Copy each line below exactly and leave the pictures out.

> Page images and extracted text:
━━━━━━━━━━

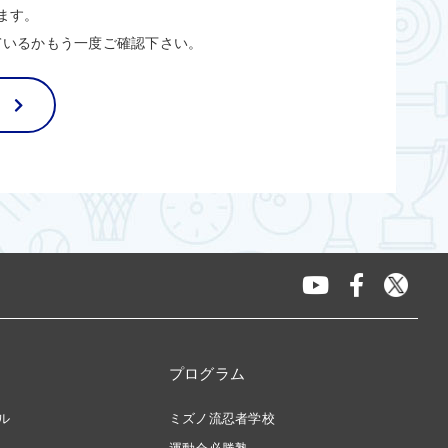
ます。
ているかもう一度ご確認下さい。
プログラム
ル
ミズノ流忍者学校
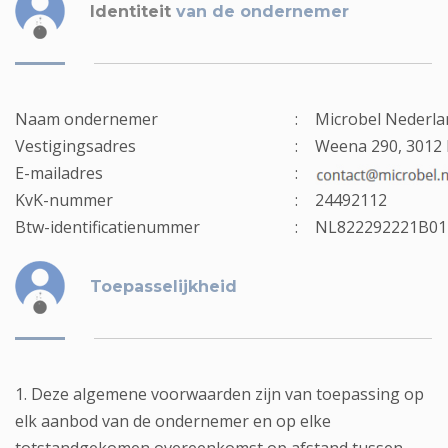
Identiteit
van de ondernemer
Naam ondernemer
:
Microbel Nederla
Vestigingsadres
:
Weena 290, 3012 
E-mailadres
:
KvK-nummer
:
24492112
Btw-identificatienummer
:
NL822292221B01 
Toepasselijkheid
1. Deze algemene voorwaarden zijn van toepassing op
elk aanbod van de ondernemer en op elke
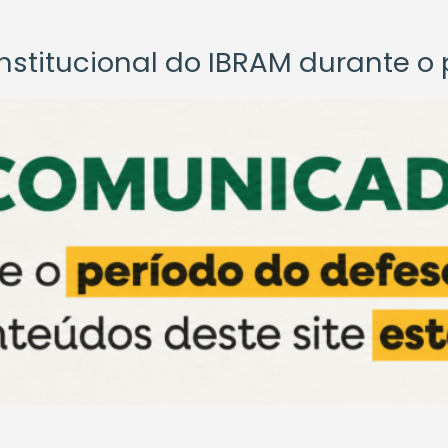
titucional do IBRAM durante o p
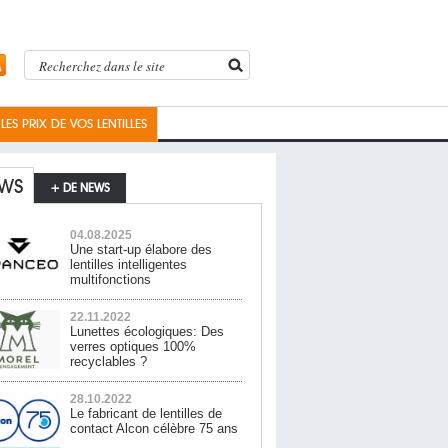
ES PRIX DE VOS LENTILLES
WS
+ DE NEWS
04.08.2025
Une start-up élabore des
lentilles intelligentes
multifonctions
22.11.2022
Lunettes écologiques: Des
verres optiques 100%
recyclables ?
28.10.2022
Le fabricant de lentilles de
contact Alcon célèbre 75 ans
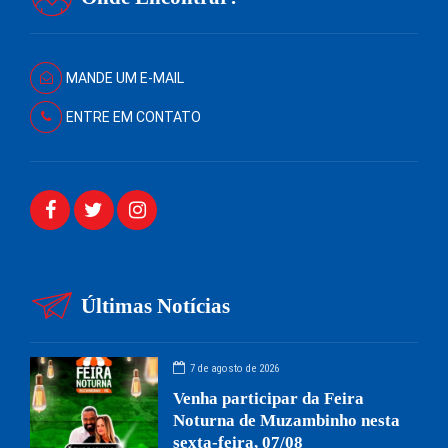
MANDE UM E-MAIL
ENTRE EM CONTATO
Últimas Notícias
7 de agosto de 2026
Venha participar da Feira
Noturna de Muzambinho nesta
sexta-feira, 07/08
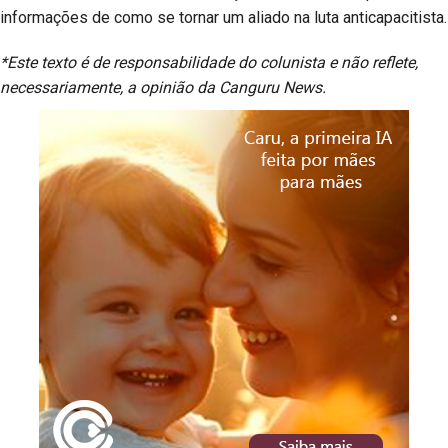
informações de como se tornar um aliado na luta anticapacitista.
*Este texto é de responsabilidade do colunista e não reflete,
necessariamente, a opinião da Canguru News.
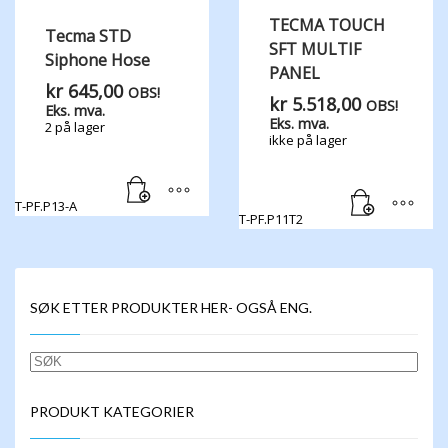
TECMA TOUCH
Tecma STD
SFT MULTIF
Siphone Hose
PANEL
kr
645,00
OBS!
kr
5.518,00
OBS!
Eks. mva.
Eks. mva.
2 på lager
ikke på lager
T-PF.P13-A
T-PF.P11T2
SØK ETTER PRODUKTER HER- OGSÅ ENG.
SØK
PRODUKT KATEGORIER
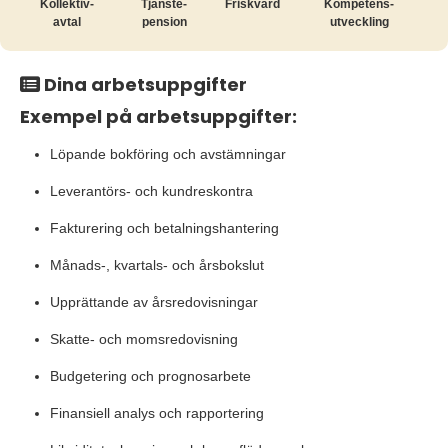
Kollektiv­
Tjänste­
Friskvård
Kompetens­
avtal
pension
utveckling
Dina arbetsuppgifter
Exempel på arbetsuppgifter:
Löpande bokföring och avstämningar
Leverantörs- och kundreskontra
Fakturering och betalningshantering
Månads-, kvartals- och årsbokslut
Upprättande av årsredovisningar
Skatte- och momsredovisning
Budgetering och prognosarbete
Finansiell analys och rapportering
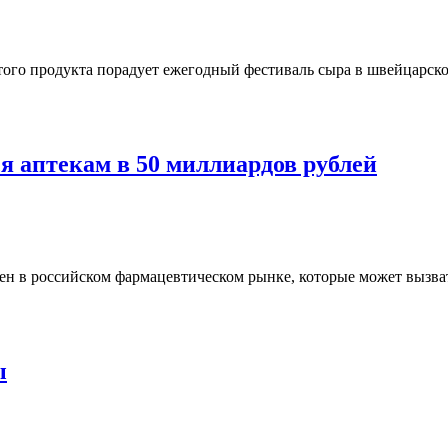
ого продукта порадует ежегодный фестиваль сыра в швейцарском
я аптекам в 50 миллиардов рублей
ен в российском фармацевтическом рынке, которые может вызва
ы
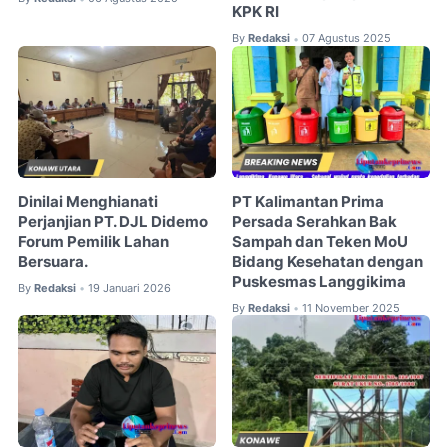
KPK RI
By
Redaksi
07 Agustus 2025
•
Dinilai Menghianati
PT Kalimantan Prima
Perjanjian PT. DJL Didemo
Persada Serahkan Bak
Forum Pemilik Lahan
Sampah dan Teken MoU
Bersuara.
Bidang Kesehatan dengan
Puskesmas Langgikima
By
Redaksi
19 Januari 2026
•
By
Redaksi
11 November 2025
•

━━━━━━━━━━

> SOLUTION FOR THIS TASK:
ます。
ているかもう一度ご確認下さい。
プログラム
ル
ミズノ流忍者学校
Identiteit
van de ondernemer
Naam ondernemer
:
Microbel Nederla
Vestigingsadres
:
Weena 290, 3012 
E-mailadres
:
KvK-nummer
:
24492112
Btw-identificatienummer
:
NL822292221B01 
Toepasselijkheid
1. Deze algemene voorwaarden zijn van toepassing op
elk aanbod van de ondernemer en op elke
titucional do IBRAM durante o p
ES PRIX DE VOS LENTILLES
WS
+ DE NEWS
04.08.2025
Une start-up élabore des
lentilles intelligentes
multifonctions
22.11.2022
Lunettes écologiques: Des
verres optiques 100%
recyclables ?
28.10.2022
Le fabricant de lentilles de
contact Alcon célèbre 75 ans
MANDE UM E-MAIL
ENTRE EM CONTATO
Últimas Notícias
7 de agosto de 2026
Venha participar da Feira
Noturna de Muzambinho nesta
sexta-feira, 07/08
informações de como se tornar um aliado na luta anticapacitista.
*Este texto é de responsabilidade do colunista e não reflete,
necessariamente, a opinião da Canguru News.
TECMA TOUCH
Tecma STD
SFT MULTIF
Siphone Hose
PANEL
kr
645,00
OBS!
kr
5.518,00
OBS!
Eks. mva.
Eks. mva.
2 på lager
ikke på lager
T-PF.P13-A
T-PF.P11T2
SØK ETTER PRODUKTER HER- OGSÅ ENG.
SØK
PRODUKT KATEGORIER
Kollektiv­
Tjänste­
Friskvård
Kompetens­
avtal
pension
utveckling
Dina arbetsuppgifter
Exempel på arbetsuppgifter:
Löpande bokföring och avstämningar
Leverantörs- och kundreskontra
Fakturering och betalningshantering
Månads-, kvartals- och årsbokslut
Upprättande av årsredovisningar
Skatte- och momsredovisning
Budgetering och prognosarbete
Finansiell analys och rapportering
ого продукта порадует ежегодный фестиваль сыра в швейцарском
я аптекам в 50 миллиардов рублей
ен в российском фармацевтическом рынке, которые может вызва
ы
KPK RI
By
Redaksi
07 Agustus 2025
•
Dinilai Menghianati
PT Kalimantan Prima
Perjanjian PT. DJL Didemo
Persada Serahkan Bak
Forum Pemilik Lahan
Sampah dan Teken MoU
Bersuara.
Bidang Kesehatan dengan
Puskesmas Langgikima
By
Redaksi
19 Januari 2026
•
By
Redaksi
11 November 2025
•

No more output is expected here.